Robert Charles  Vaughan
Bob Vaughan didn’t make it simple. From assessing the big picture to obsessing over small details, from racing
ahead academically to standing back socially, and from packing a car to picking up a room, he added complexity or contradiction to many of life’s moments. He also left a lot of those traits in his six adult children – his true life’s work – when he died in Farmington on Thursday, April 10, the day after his 84th birthday.
Bob was born the second of four children to John Sebastian Vaughan and Helen Conlon Vaughan, growing up in Melrose and Wellesley, Mass., where his lifelong passion for sports took root as he rode his bike to watch the Boston Braves and Red Sox play baseball. His unusual brain pushed him two years ahead in school and at age 16 to Harvard, which graduated him in the Class of 1950. His sole surviving sibling, younger brother Richard Joseph Vaughan, describes him then as “someone to brag about.” Bob joined the Army as a stateside training officer during the U.S. Korean conflict, aided by the big voice and bad temper that could make him a fearsome presence despite his 5-foot-8 frame that rarely carried more than 150 pounds.

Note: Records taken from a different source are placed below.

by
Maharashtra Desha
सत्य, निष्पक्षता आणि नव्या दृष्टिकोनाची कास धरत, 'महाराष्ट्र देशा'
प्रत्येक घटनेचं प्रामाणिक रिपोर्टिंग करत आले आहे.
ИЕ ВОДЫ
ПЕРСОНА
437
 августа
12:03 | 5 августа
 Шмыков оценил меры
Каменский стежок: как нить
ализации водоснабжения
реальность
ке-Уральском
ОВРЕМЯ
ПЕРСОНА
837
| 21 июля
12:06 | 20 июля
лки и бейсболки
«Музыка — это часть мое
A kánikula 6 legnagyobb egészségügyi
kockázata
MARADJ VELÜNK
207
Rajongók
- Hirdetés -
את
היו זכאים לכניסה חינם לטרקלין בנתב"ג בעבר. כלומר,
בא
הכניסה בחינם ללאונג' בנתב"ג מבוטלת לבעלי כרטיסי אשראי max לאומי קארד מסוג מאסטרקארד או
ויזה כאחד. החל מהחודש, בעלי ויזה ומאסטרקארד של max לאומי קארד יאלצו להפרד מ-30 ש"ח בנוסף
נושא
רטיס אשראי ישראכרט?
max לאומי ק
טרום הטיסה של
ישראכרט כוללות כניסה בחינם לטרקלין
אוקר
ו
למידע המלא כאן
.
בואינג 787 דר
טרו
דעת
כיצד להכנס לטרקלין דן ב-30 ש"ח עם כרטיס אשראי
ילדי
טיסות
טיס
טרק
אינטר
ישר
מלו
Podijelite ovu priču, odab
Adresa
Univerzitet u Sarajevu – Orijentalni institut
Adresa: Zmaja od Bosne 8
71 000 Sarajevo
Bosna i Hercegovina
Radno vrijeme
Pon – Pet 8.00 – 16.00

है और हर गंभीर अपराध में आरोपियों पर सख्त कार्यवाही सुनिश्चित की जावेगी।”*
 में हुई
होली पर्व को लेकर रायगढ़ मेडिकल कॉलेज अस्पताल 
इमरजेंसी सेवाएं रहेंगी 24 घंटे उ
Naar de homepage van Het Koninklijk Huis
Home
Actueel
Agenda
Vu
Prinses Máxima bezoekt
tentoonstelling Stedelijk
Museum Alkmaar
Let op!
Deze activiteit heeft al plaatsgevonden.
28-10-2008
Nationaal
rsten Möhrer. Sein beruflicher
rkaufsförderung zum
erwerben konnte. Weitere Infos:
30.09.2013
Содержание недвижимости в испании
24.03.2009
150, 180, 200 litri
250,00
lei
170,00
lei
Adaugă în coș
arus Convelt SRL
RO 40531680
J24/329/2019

He earned a law degree at the College of William & Mary, where he surprised himself with cooking skills as a food service employee and surprised others with progressive opinions on issues from racism to red-baiting. Then he left behind that potential turning point, settling into life in the suburbs of New Haven and Hartford, Conn., where he worked as an insurance underwriter and raised his family with Ann Dowling Vaughan, his wife of 40 years. Fatherhood turned out to be the dominant experience for a largely introverted man. He moved well ahead of the cultural curve at the time, plunging into all aspects of parenting and showing up for years of countless soccer matches, track meets, choir concerts, etc. – not only at schools in West Hartford but at colleges and other venues hundreds of miles away. He loved to drive, and once calculated he had covered more than 2 million miles in his lifetime.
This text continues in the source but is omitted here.